La laïcité et l’appropriation de la langue-culture française
Quel enjeu philosophique ? Quel dispositif didactique ?
Yannick Lefranc
Cet article prend position dans le débat sur la portée philosophique
(quelle vie ? quelle communication sociale ?) et didactique-pédagogique (quelle
communication d’apprentissage interculturel ?) de la laïcité à la française, née
des Lumières internationales. La laïcité sera vue ici comme une dynamique
(la laïcisation n’est pas terminée) qui marque les institutions françaises, de la
Révolution à nos jours, en passant par la Commune (animée par des autochtones et des étrangers), le Front populaire et la Résistance. La laïcité ne se réduit
pas à un état, c’est un processus social-historique. De même que la liberté de la
presse « ne s’use que quand on ne s’en sert pas » (Le Canard Enchaîné) la laïcité s’étiole si on ne la fait pas marcher et avancer.

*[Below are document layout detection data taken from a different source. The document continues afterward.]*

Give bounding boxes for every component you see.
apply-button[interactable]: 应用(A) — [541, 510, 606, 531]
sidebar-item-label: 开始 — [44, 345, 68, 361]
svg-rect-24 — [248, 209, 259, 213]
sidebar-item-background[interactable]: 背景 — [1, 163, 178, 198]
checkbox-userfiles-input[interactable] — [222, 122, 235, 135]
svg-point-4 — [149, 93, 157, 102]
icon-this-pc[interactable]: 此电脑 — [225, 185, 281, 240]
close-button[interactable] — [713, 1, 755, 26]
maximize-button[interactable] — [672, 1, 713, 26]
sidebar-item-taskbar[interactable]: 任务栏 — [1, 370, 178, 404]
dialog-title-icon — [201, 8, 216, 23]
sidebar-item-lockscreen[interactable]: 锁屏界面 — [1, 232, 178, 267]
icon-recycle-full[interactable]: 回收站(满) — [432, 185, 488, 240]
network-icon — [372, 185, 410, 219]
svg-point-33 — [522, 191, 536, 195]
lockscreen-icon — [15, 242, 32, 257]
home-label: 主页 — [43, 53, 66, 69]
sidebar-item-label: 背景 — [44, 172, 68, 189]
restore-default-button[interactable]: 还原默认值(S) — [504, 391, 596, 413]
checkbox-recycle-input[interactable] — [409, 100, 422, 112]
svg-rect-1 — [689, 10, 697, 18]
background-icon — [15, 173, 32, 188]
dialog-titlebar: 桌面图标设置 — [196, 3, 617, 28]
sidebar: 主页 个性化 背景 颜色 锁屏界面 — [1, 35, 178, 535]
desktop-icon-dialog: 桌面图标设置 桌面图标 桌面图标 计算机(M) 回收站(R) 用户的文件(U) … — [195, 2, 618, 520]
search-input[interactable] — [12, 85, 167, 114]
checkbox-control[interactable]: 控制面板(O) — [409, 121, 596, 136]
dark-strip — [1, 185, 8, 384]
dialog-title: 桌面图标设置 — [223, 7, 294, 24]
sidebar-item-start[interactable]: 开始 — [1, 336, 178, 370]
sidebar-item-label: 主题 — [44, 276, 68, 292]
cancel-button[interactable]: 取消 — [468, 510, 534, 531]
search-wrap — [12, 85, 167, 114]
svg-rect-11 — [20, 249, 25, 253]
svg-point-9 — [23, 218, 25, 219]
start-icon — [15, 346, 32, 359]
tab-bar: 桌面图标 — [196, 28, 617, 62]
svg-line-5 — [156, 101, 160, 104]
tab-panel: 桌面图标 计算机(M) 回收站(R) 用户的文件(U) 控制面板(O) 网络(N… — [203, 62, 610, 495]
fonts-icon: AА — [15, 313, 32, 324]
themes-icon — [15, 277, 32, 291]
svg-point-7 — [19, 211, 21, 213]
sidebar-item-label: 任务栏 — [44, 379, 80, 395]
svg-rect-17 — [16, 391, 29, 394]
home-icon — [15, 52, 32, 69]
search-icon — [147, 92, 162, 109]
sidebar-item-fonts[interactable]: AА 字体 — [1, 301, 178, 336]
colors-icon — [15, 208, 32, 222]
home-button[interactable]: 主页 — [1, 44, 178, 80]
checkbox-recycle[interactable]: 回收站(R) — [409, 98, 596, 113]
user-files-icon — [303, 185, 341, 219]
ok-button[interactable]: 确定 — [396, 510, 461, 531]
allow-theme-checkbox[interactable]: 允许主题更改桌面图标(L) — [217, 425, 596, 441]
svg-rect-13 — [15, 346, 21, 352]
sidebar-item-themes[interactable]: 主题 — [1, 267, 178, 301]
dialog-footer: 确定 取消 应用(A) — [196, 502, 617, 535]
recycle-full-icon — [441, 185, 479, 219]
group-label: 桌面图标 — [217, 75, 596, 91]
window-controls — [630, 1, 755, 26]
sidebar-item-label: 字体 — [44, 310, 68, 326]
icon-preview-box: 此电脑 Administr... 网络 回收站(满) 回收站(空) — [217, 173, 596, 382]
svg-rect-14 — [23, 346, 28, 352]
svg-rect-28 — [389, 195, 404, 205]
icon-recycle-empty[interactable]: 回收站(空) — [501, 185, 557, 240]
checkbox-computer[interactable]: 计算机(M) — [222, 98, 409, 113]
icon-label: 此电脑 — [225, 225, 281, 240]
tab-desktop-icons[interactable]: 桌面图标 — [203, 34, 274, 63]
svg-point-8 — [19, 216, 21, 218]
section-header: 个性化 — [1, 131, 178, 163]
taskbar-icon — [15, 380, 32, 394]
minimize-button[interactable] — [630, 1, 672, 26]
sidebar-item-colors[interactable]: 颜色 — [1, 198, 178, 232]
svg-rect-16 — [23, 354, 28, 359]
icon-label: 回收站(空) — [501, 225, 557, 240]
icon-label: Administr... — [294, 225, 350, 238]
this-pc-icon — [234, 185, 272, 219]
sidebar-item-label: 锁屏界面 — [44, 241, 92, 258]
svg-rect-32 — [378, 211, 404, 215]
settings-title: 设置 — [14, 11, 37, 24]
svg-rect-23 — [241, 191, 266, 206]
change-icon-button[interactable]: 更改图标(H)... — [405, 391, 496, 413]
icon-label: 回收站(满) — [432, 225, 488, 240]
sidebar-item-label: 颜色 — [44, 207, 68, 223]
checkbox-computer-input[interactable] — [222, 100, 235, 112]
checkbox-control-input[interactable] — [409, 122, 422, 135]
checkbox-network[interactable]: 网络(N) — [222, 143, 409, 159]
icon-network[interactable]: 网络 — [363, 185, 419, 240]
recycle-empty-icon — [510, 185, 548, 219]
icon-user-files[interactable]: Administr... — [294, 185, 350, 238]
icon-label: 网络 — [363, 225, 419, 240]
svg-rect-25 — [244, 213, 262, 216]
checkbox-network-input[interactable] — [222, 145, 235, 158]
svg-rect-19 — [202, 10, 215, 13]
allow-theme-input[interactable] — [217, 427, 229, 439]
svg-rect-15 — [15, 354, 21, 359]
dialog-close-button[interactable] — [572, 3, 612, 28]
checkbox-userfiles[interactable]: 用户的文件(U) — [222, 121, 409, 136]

J’aimerais aider à laïciser
la communication d’apprentissage au-delà des bornes explicites ou implicites,
élevées au nom de l’ambigu « respect » et de la « prudence » ou de la « modération », souvent sous la pression de groupes divers, parfois sous les menaces.
Ce qui conduit à des formes d’autocensure.
• I. LAÏCISER : ÉMANCIPER LES SUJETS
— 1.1. Distancier les sujets des idéologies et des autorités politiques et
culturelles
— 1.2. Finalités, principes et normes
• 2. ÉMANCIPER DES AUTORITÉS GESTIONNAIRES ET ACADÉ-MIQUES
— 2.1. Discuter l’idéologie gestionnaire
— 2.2. Discuter l’évaluationnisme
— 2.3. Discuter l’uniformisme académique : le cas du « fait religieux »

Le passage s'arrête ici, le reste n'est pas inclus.